Specialty pharmacies deal with complex medications and treatment regimens for cancer, hepatitis C, organ transplants, HIV and other conditions, and involve one-on-one patient support services to manage adherence, side effects, dosage changes and refills.
Hy-Vee recently announced its intent to expand its specialty pharmacy business by acquiring Amber Pharmacy, its partner in Hy-Vee Pharmacy Solutions since 2010.
Dispensing specialty drugs and offering related services helps food retailers retain profitable shoppers, said Jeff Pepperworth, president of Inmar Healthcare Network.
“Loyalty can be created, patient/consumer shopper experiences can be made,” he said. “Think of it as food pairing that involves the consumer’s health conditions.”
Employee-owned Hy-Vee founded Hy-Vee Pharmacy Solutions four years ago to more economically serve the specialty pharmacy needs of its employees. Since then, it’s expanded services to customers.
“The partnership between Hy-Vee and Amber Pharmacy has been very successful over the last four years,” said Randy Edeker, chairman, president and CEO of Hy-Vee. “Specialty pharmacy continues to experience tremendous growth.”
Indeed, in 1990 there were 10 specialty drugs vs. the nearly 300 agents that met the definition of specialty drug in 2012, according to Hy-Vee.

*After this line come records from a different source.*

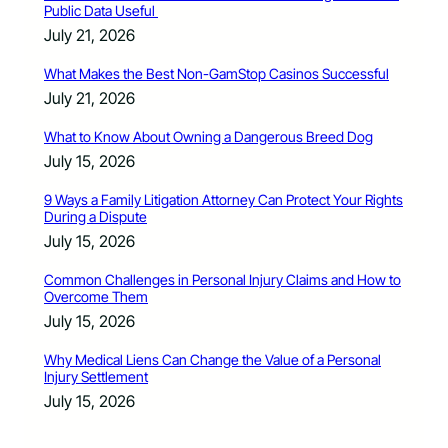
Public Data Useful
July 21, 2026
What Makes the Best Non-GamStop Casinos Successful
July 21, 2026
What to Know About Owning a Dangerous Breed Dog
July 15, 2026
9 Ways a Family Litigation Attorney Can Protect Your Rights
During a Dispute
July 15, 2026
Common Challenges in Personal Injury Claims and How to
Overcome Them
July 15, 2026
Why Medical Liens Can Change the Value of a Personal
Injury Settlement
July 15, 2026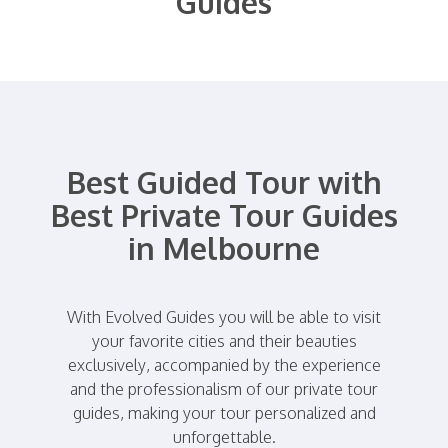
Guides
Best Guided Tour with
Best Private Tour Guides
in Melbourne
With Evolved Guides you will be able to visit
your favorite cities and their beauties
exclusively, accompanied by the experience
and the professionalism of our private tour
guides, making your tour personalized and
unforgettable.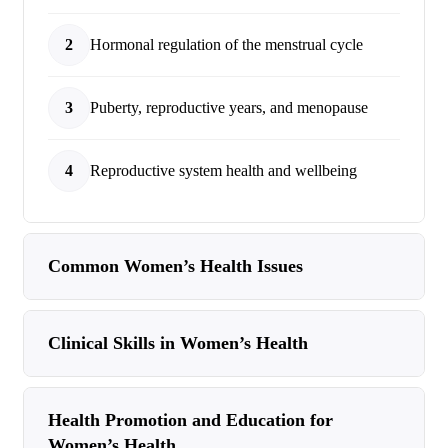
2
Hormonal regulation of the menstrual cycle
3
Puberty, reproductive years, and menopause
4
Reproductive system health and wellbeing
Common Women’s Health Issues
Clinical Skills in Women’s Health
Health Promotion and Education for
Women’s Health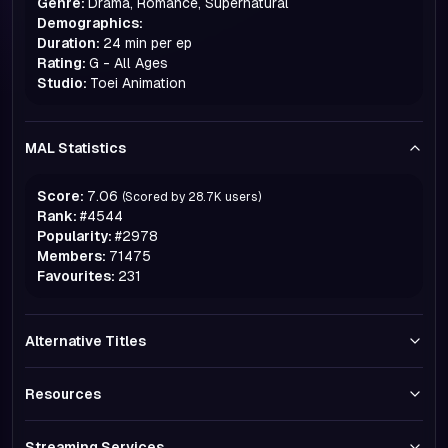
Genre:
Drama, Romance, Supernatural
Demographics:
Duration:
24 min per ep
Rating:
G - All Ages
Studio:
Toei Animation
MAL Statistics
Score:
7.06
(Scored by
28.7K
users)
Rank:
#
4544
Popularity:
#
2978
Members:
71475
Favourites:
231
Alternative Titles
Resources
Streaming Services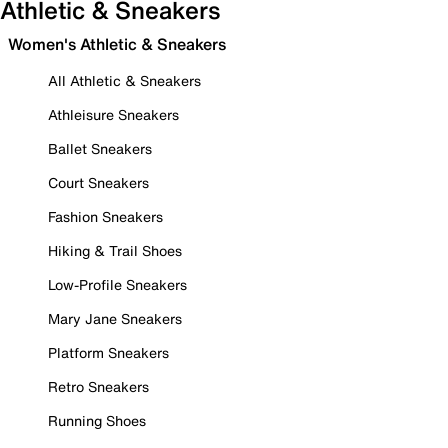
Athletic & Sneakers
Women's Athletic & Sneakers
All Athletic & Sneakers
Athleisure Sneakers
Ballet Sneakers
Court Sneakers
Fashion Sneakers
Hiking & Trail Shoes
Low-Profile Sneakers
Mary Jane Sneakers
Platform Sneakers
Retro Sneakers
Running Shoes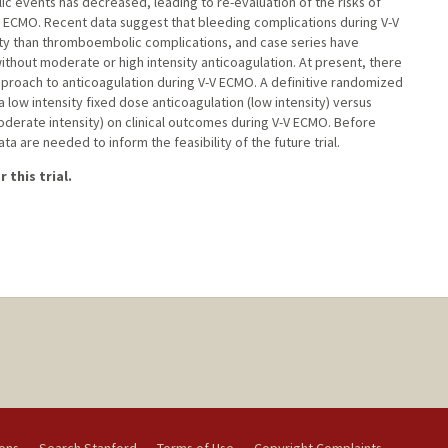
 events has decreased, leading to re-evaluation of the risks of
V) ECMO. Recent data suggest that bleeding complications during V-V
ty than thromboembolic complications, and case series have
hout moderate or high intensity anticoagulation. At present, there
e approach to anticoagulation during V-V ECMO. A definitive randomized
a low intensity fixed dose anticoagulation (low intensity) versus
oderate intensity) on clinical outcomes during V-V ECMO. Before
a are needed to inform the feasibility of the future trial.
 this trial.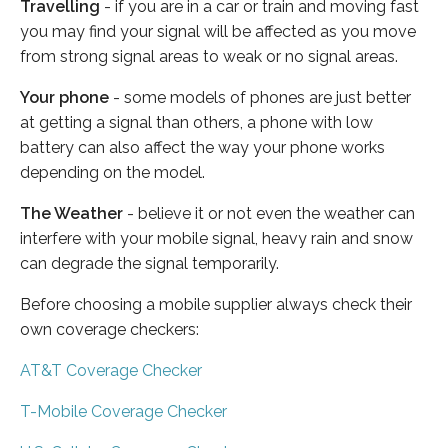
Travelling
- if you are in a car or train and moving fast
you may find your signal will be affected as you move
from strong signal areas to weak or no signal areas.
Your phone
- some models of phones are just better
at getting a signal than others, a phone with low
battery can also affect the way your phone works
depending on the model.
The Weather
- believe it or not even the weather can
interfere with your mobile signal, heavy rain and snow
can degrade the signal temporarily.
Before choosing a mobile supplier always check their
own coverage checkers:
AT&T Coverage Checker
T-Mobile Coverage Checker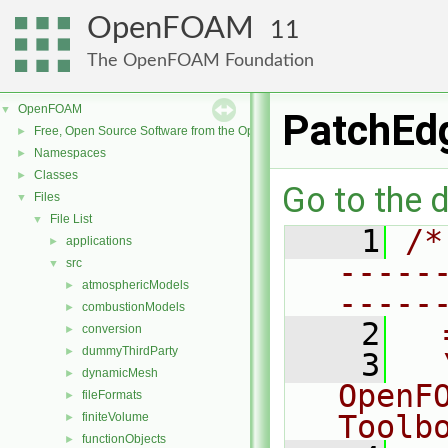
OpenFOAM
11
The OpenFOAM Foundation
OpenFOAM
▼
PatchEd
Free, Open Source Software from the OpenFOAM Foundation
►
Namespaces
►
Classes
►
Go to the d
Files
▼
File List
▼
    1
/*
applications
►
-----
src
▼
atmosphericModels
►
-----
combustionModels
►
    2
  
conversion
►
dummyThirdParty
►
    3
  
dynamicMesh
►
OpenF
fileFormats
►
Toolb
finiteVolume
►
functionObjects
►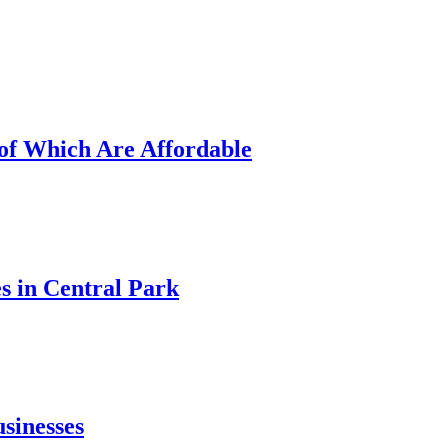
of Which Are Affordable
 in Central Park
sinesses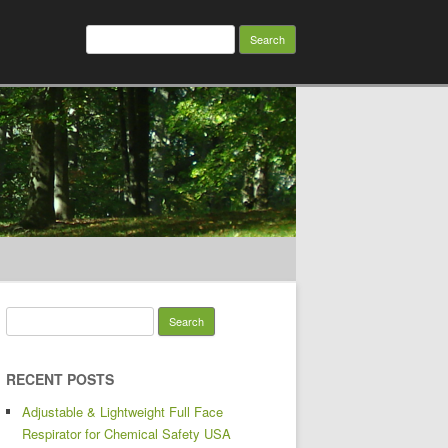
Search for:
Search for:
RECENT POSTS
Adjustable & Lightweight Full Face
Respirator for Chemical Safety USA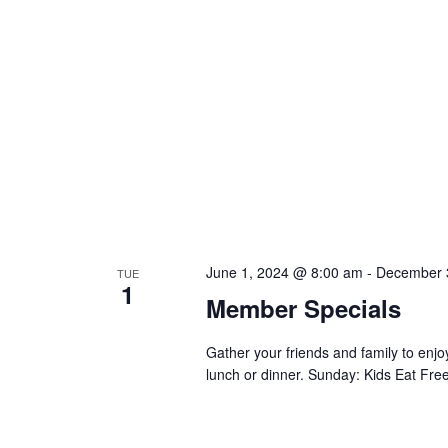
June 1, 2024 @ 8:00 am
-
December 
TUE
1
Member Specials
Gather your friends and family to en
lunch or dinner. Sunday: Kids Eat Free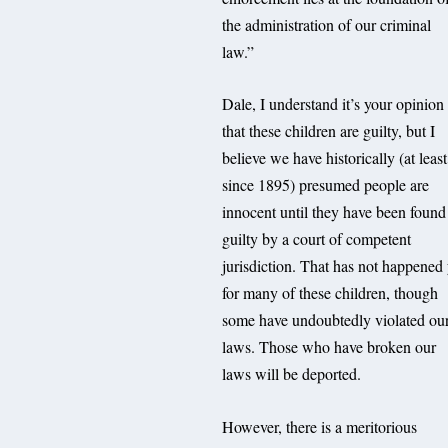
the administration of our criminal
law.”
Dale, I understand it’s your opinion
that these children are guilty, but I
believe we have historically (at least
since 1895) presumed people are
innocent until they have been found
guilty by a court of competent
jurisdiction. That has not happened 
for many of these children, though
some have undoubtedly violated ou
laws. Those who have broken our
laws will be deported.
However, there is a meritorious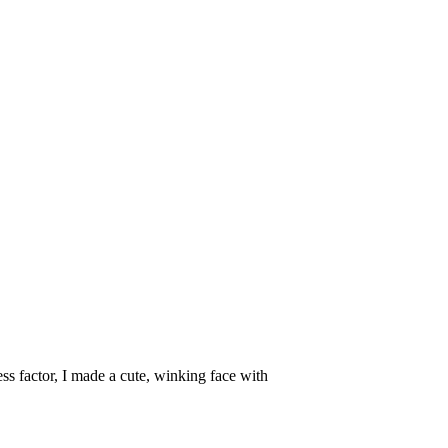
ss factor, I made a cute, winking face with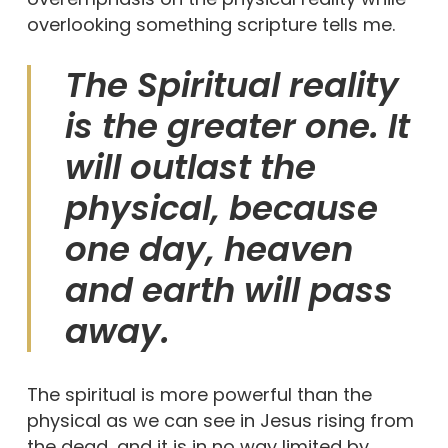
overlooking something scripture tells me.
The Spiritual reality
is the greater one. It
will outlast the
physical, because
one day, heaven
and earth will pass
away.
The spiritual is more powerful than the
physical as we can see in Jesus rising from
the dead, and it is in no way limited by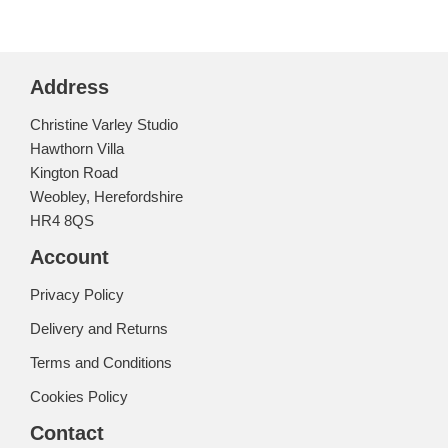
Address
Christine Varley Studio
Hawthorn Villa
Kington Road
Weobley, Herefordshire
HR4 8QS
Account
Privacy Policy
Delivery and Returns
Terms and Conditions
Cookies Policy
Contact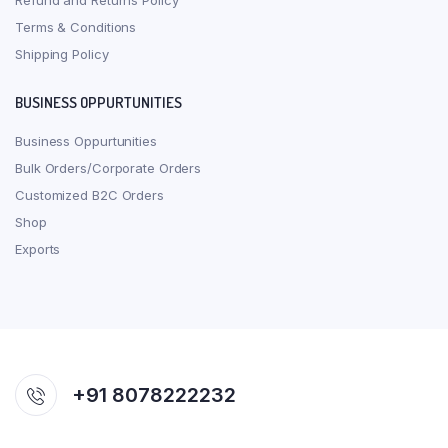
Refund and Returns Policy
Terms & Conditions
Shipping Policy
BUSINESS OPPURTUNITIES
Business Oppurtunities
Bulk Orders/Corporate Orders
Customized B2C Orders
Shop
Exports
+91 8078222232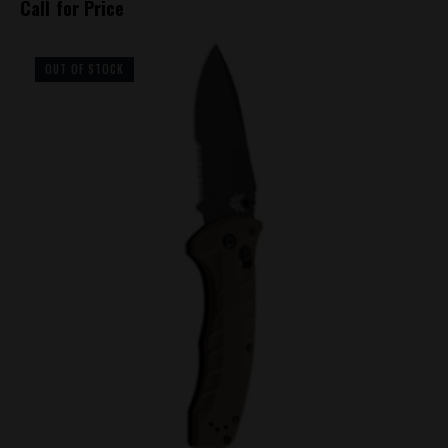
Call for Price
OUT OF STOCK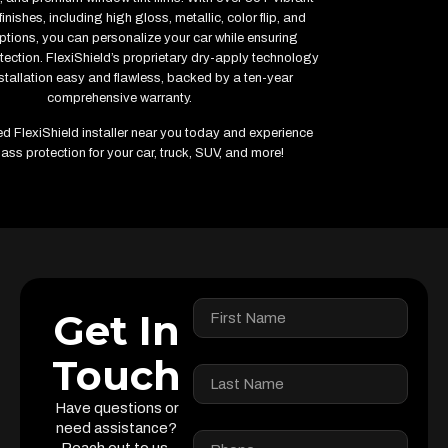
inishes, including high gloss, metallic, color flip, and
ptions, you can personalize your car while ensuring
ction. FlexiShield’s proprietary dry-apply technology
tallation easy and flawless, backed by a ten-year
comprehensive warranty.
ied FlexiShield installer near you today and experience
ass protection for your car, truck, SUV, and more!
Get In
Touch
Have questions or
need assistance?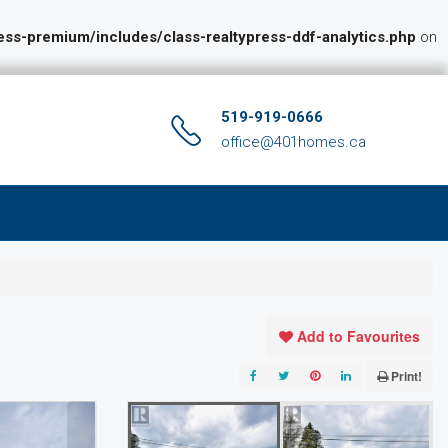
s-premium/includes/class-realtypress-ddf-analytics.php
on
519-919-0666
office@401homes.ca
Add to Favourites
Print!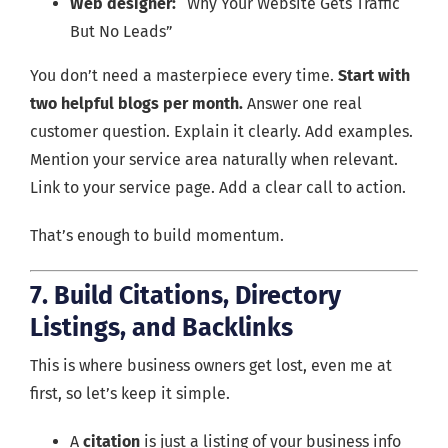
Web designer:
“Why Your Website Gets Traffic
But No Leads”
You don’t need a masterpiece every time.
Start with
two helpful blogs per month.
Answer one real
customer question. Explain it clearly. Add examples.
Mention your service area naturally when relevant.
Link to your service page. Add a clear call to action.
That’s enough to build momentum.
7. Build Citations, Directory
Listings, and Backlinks
This is where business owners get lost, even me at
first, so let’s keep it simple.
A
citation
is just a listing of your business info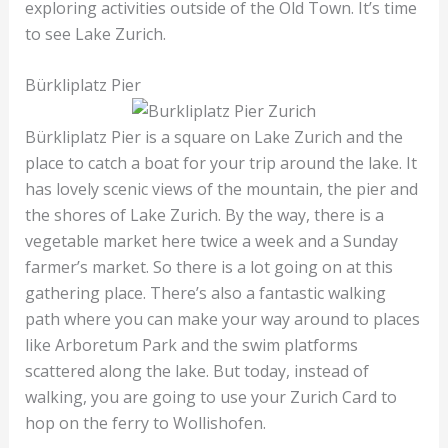
exploring activities outside of the Old Town. It’s time
to see Lake Zurich.
Bürkliplatz Pier
Bürkliplatz Pier is a square on Lake Zurich and the
place to catch a boat for your trip around the lake. It
has lovely scenic views of the mountain, the pier and
the shores of Lake Zurich. By the way, there is a
vegetable market here twice a week and a Sunday
farmer’s market. So there is a lot going on at this
gathering place. There’s also a fantastic walking
path where you can make your way around to places
like Arboretum Park and the swim platforms
scattered along the lake. But today, instead of
walking, you are going to use your Zurich Card to
hop on the ferry to Wollishofen.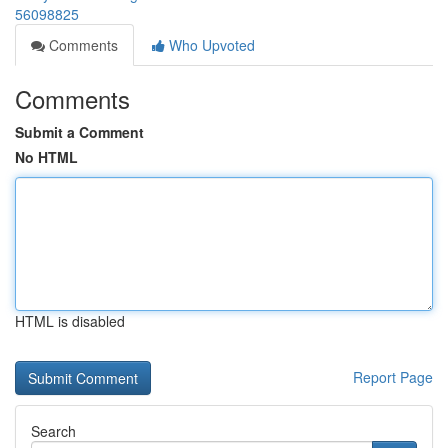
56098825
Comments
Who Upvoted
Comments
Submit a Comment
No HTML
HTML is disabled
Report Page
Search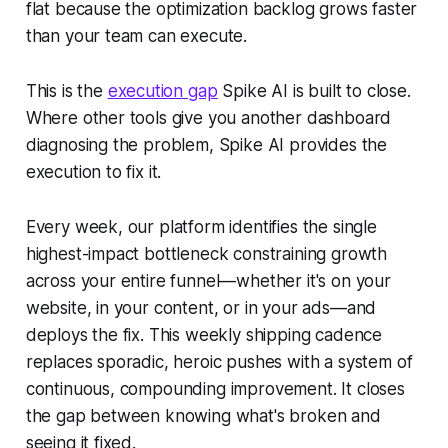
flat because the optimization backlog grows faster
than your team can execute.
This is the
execution gap
Spike AI is built to close.
Where other tools give you another dashboard
diagnosing the problem, Spike AI provides the
execution to fix it.
Every week, our platform identifies the single
highest-impact bottleneck constraining growth
across your entire funnel—whether it's on your
website, in your content, or in your ads—and
deploys the fix. This weekly shipping cadence
replaces sporadic, heroic pushes with a system of
continuous, compounding improvement. It closes
the gap between knowing what's broken and
seeing it fixed.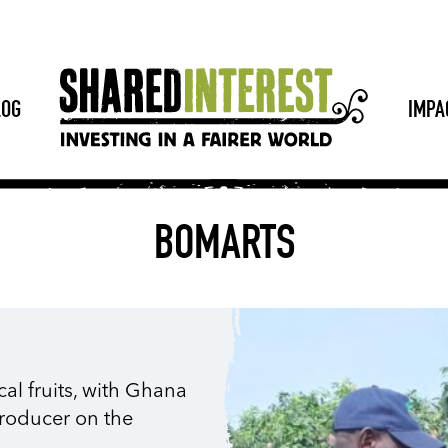
LOG
IMPA
BOMARTS
cal fruits, with Ghana
producer on the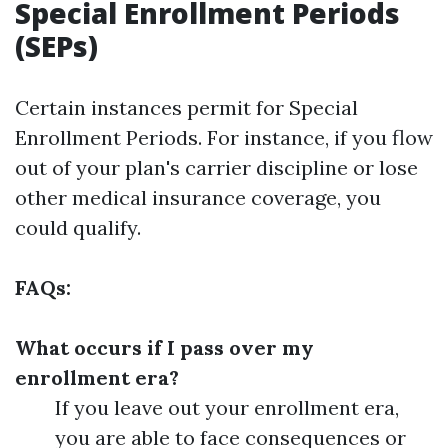
Special Enrollment Periods
(SEPs)
Certain instances permit for Special
Enrollment Periods. For instance, if you flow
out of your plan's carrier discipline or lose
other medical insurance coverage, you
could qualify.
FAQs:
What occurs if I pass over my
enrollment era?
If you leave out your enrollment era,
you are able to face consequences or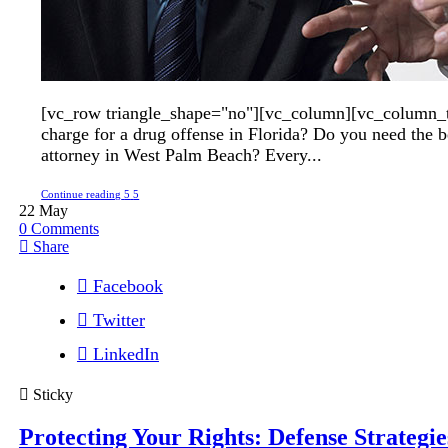
[vc_row triangle_shape="no"][vc_column][vc_column_t
charge for a drug offense in Florida? Do you need the b
attorney in West Palm Beach? Every...
Continue reading
22
May
0
Comments
Share
Facebook
Twitter
LinkedIn
Sticky
Protecting Your Rights: Defense Strategie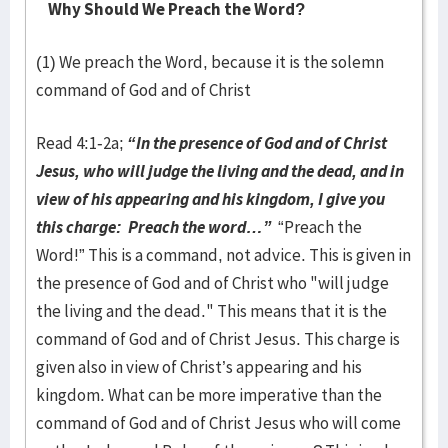
Why Should We Preach the Word?
(1) We preach the Word, because it is the solemn
command of God and of Christ
Read 4:1-2a;
“In the presence of God and of Christ
Jesus, who will judge the living and the dead, and in
view of his appearing and his kingdom, I give you
this charge: Preach the word…”
“Preach the
Word!” This is a command, not advice. This is given in
the presence of God and of Christ who "will judge
the living and the dead." This means that it is the
command of God and of Christ Jesus. This charge is
given also in view of Christ’s appearing and his
kingdom. What can be more imperative than the
command of God and of Christ Jesus who will come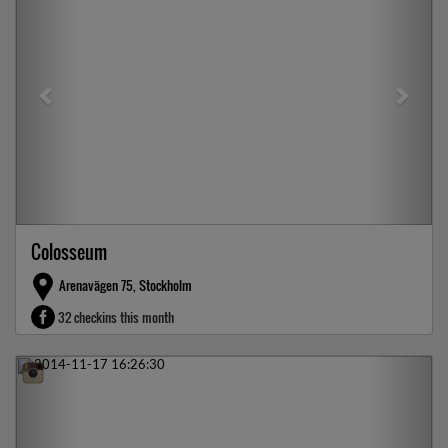
Colosseum
Arenavägen 75, Stockholm
32 checkins this month
Previous
Next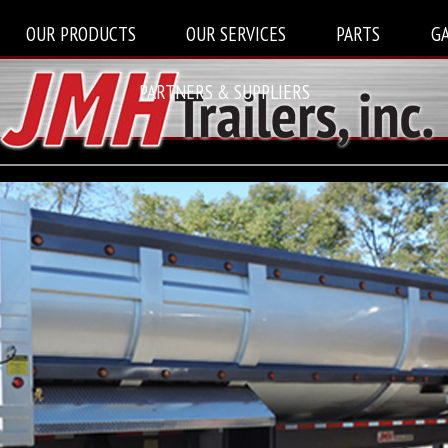
OUR PRODUCTS
OUR SERVICES
PARTS
G
PARTNERS & SUPPLIERS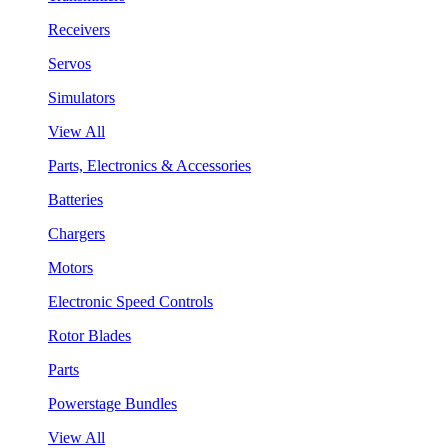
Receivers
Servos
Simulators
View All
Parts, Electronics & Accessories
Batteries
Chargers
Motors
Electronic Speed Controls
Rotor Blades
Parts
Powerstage Bundles
View All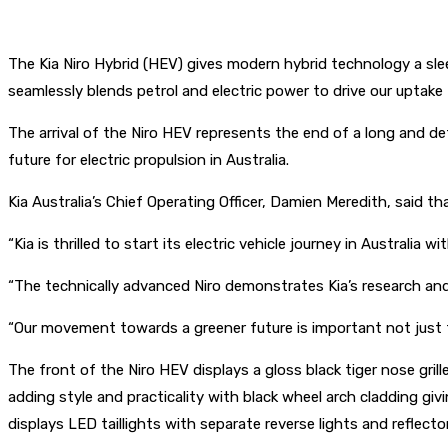
The Kia Niro Hybrid (HEV) gives modern hybrid technology a slee
seamlessly blends petrol and electric power to drive our uptake
The arrival of the Niro HEV represents the end of a long and d
future for electric propulsion in Australia.
Kia Australia’s Chief Operating Officer, Damien Meredith, said th
“Kia is thrilled to start its electric vehicle journey in Australia w
“The technically advanced Niro demonstrates Kia’s research and 
“Our movement towards a greener future is important not just f
The front of the Niro HEV displays a gloss black tiger nose gril
adding style and practicality with black wheel arch cladding gi
displays LED taillights with separate reverse lights and reflecto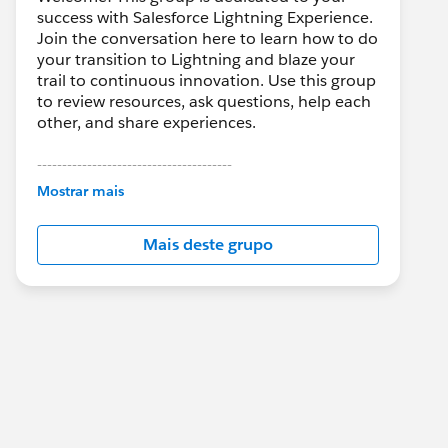
success with Salesforce Lightning Experience.
Join the conversation here to learn how to do
your transition to Lightning and blaze your
trail to continuous innovation. Use this group
to review resources, ask questions, help each
other, and share experiences.
---------------------------------------
This group is maintained and moderated by
Mostrar mais
Salesforce employees. The content received
in this group falls under the official Forward-
Mais deste grupo
Looking Statement:
http://investor.salesforce.com/about-
us/investor/forward-looking-
statements/default.aspx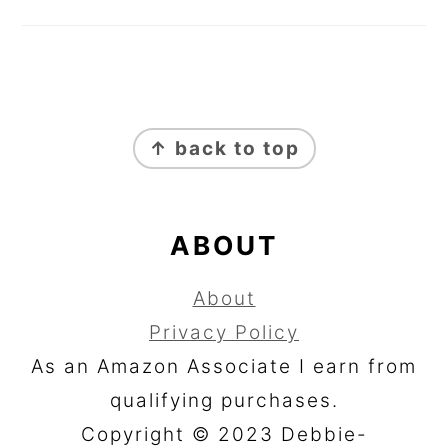
FOOTER
↑ back to top
ABOUT
About
Privacy Policy
As an Amazon Associate I earn from
qualifying purchases.
Copyright © 2023 Debbie-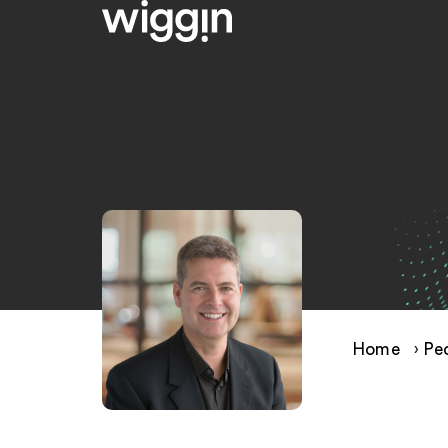
Home
›
Pe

That number will climb, according to Inmar, which projects that more than half of all pharmacy spending in the U.S. will be in the specialty pharmacy sector by 2017.
Hy-Vee’s acquisition comes months after Giant Eagle, Pittsburgh, acquired Rx21 Specialty Pharmacy as part of a move to allow it to service hepatitis C and organ transplant patients under Giant Eagle Specialty Pharmacy.
“We greatly value the expertise gained with the new acquisition of Rx21, particularly at a time when two significant new hepatitis C treatments are becoming available,” said Brett Merrell, SVP of health and wellness at Giant Eagle, in a statement, last December.
Merrel is referring to the FDA’s approval of Olysio and sofosbuvir as treatments for hepatitis C, a viral condition that causes inflammation of the liver and can lead to permanent liver damage, liver cancer, liver failure and cirrhosis, according to the CDC.
Patients who have prescriptions for these and other specialty drugs filled at Giant Eagle, have access to a dedicated team of professionals whose focus is to reach out to patients regularly through their treatment; nutritional advice and personalized meal planning from a store dietitian; assistance with prior authorizations and insurance verification; and 24-hour access to a pharmacist.
Such support services are necessary, given the cost and complexity of these drugs, explained Kathleen Jaeger, SVP of pharmacy care and patient advocacy for the National Association of Chain Drug Stores.
“[Specialty pharmacists] provide as much compliance and education as they can for these patients,” she said. “They need it to help them get through these complex regimes to make sure that they don’t have adverse events from noncompliance and also so they don’t have waste because these products can be so, so expensive.”
Community pharmacies are particularly well-suited to meet patients’ needs given their proximity to home, she added.
“To have someone in your community that is able to help you with your HIV or cancer, and really be able to explain to you this complex regime, is phenomenal, because these patients are taking anywhere from three to eight medications at a time,” Jaeger said.
Kroger has also gained a foothold in the space. In 2012, the retailer merged with specialty pharmacy Axium Pharmacy Holdings.
“The combination of Axium’s expertise and Kroger’s 1,950 pharmacy locations, 91 Little Clinic locations, and pharmacists who provide health coaching, biometric screening and other wellness services will deliver positive health outcomes for our patients,” said Lincoln Lutz, Kroger’s VP of corporate pharmacy, when the deal was announced.
Retail pharmacies are not just entering specialty pharmacy, but honing their ability to cater to specific patients by specializing in medications for certain diseases.
“Many retailers are making decisions on which specialty disease states to service in-store,” Pepperworth said. “Giant Eagle’s purchase of Rx21 allows it to focus on hep C and organ transplant, which are common specialty disease states that have a heavy flow of fulfillment at retail. Similarly, Kroger acted in specialty to allow it to focus on diabetes.”